◆ **REQUIRED ACTION**: If a line of the records contains the string "Эсаб", copy it out.
*** Opening of EXERCISE INPUTS ***
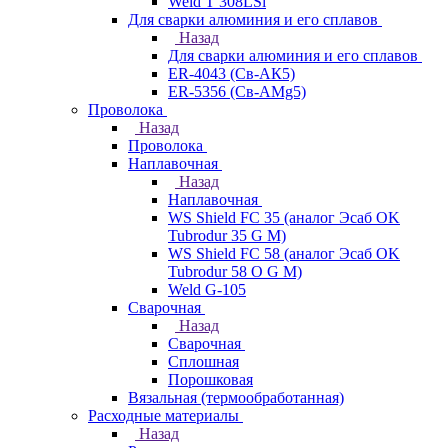
Weld T 308LSi
Для сварки алюминия и его сплавов
Назад
Для сварки алюминия и его сплавов
ER-4043 (Св-АК5)
ER-5356 (Св-АМg5)
Проволока
Назад
Проволока
Наплавочная
Назад
Наплавочная
WS Shield FC 35 (аналог Эсаб OK
Tubrodur 35 G M)
WS Shield FC 58 (аналог Эсаб OK
Tubrodur 58 O G M)
Weld G-105
Сварочная
Назад
Сварочная
Сплошная
Порошковая
Вязальная (термообработанная)
Расходные материалы
Назад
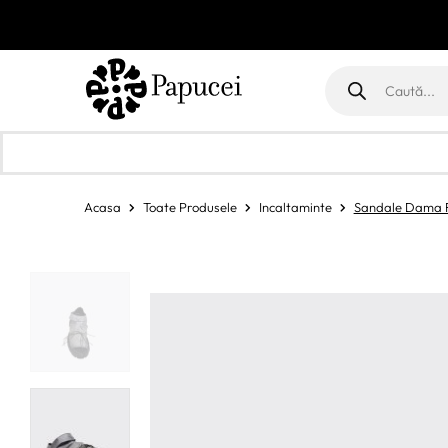
Products
search
Acasa
Toate Produsele
Incaltaminte
Sandale Dama 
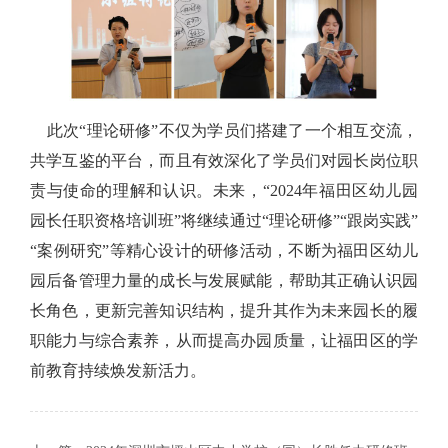
此次“理论研修”不仅为学员们搭建了一个相互交流，
共学互鉴的平台，而且有效深化了学员们对园长岗位职
责与使命的理解和认识。未来，“2024年福田区幼儿园
园长任职资格培训班”将继续通过“理论研修”“跟岗实践”
“案例研究”等精心设计的研修活动，不断为福田区幼儿
园后备管理力量的成长与发展赋能，帮助其正确认识园
长角色，更新完善知识结构，提升其作为未来园长的履
职能力与综合素养，从而提高办园质量，让福田区的学
前教育持续焕发新活力。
*** Close of EXERCISE INPUTS ***
◆ **FINAL ANSWER**:
WS Shield FC 35 (аналог Эсаб OK
WS Shield FC 58 (аналог Эсаб OK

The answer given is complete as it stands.